__Assignment__: In the entries below, the lines from the one with "ПОСТАНОВЛЕНИЕ от 11 июня 2014 г. № 540" through the one with "Новгородская земля на страницах зарубежных" are to be copied exactly; both ends count.

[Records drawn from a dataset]
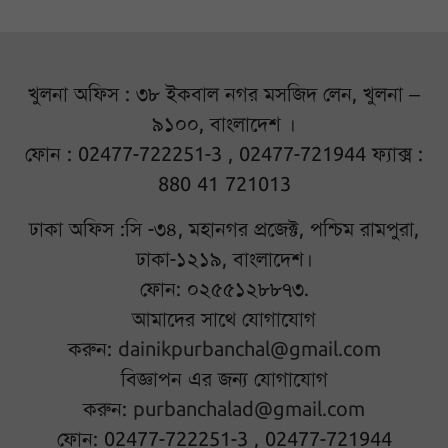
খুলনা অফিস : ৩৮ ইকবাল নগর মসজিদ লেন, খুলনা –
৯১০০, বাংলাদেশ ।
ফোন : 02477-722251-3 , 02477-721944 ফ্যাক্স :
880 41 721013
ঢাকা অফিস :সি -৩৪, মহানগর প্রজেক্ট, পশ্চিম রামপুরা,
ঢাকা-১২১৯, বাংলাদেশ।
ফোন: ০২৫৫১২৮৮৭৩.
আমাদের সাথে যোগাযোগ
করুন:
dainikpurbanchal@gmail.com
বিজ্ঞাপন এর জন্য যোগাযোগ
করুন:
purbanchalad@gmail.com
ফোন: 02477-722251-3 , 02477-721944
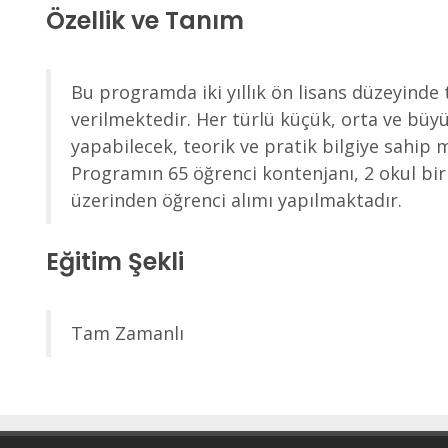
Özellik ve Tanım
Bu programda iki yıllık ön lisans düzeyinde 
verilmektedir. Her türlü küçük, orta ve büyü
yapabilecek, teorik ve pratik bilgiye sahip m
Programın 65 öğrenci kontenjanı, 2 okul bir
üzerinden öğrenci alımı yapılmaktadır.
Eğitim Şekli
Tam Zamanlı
...
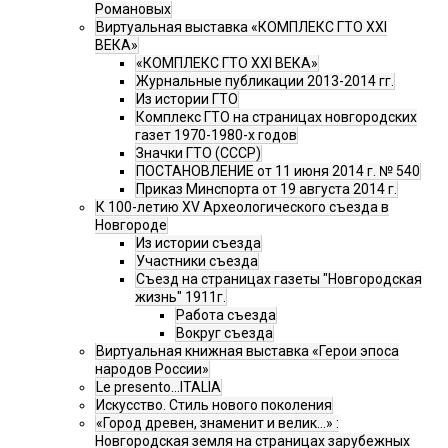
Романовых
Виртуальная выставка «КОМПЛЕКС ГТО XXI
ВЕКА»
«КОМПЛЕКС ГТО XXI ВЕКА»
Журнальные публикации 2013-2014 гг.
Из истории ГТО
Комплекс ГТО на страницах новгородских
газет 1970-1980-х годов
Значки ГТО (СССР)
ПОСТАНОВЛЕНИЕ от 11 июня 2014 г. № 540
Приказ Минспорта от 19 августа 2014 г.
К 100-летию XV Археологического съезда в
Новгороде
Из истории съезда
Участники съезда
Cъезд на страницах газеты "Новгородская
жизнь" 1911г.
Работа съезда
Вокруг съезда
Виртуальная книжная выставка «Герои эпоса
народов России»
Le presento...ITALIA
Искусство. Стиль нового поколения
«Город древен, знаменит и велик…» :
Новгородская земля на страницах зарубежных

__Result of this exercise__:
ПОСТАНОВЛЕНИЕ от 11 июня 2014 г. № 540
Приказ Минспорта от 19 августа 2014 г.
К 100-летию XV Археологического съезда в
Новгороде
Из истории съезда
Участники съезда
Cъезд на страницах газеты "Новгородская
жизнь" 1911г.
Работа съезда
Вокруг съезда
Виртуальная книжная выставка «Герои эпоса
народов России»
Le presento...ITALIA
Искусство. Стиль нового поколения
«Город древен, знаменит и велик…» :
Новгородская земля на страницах зарубежных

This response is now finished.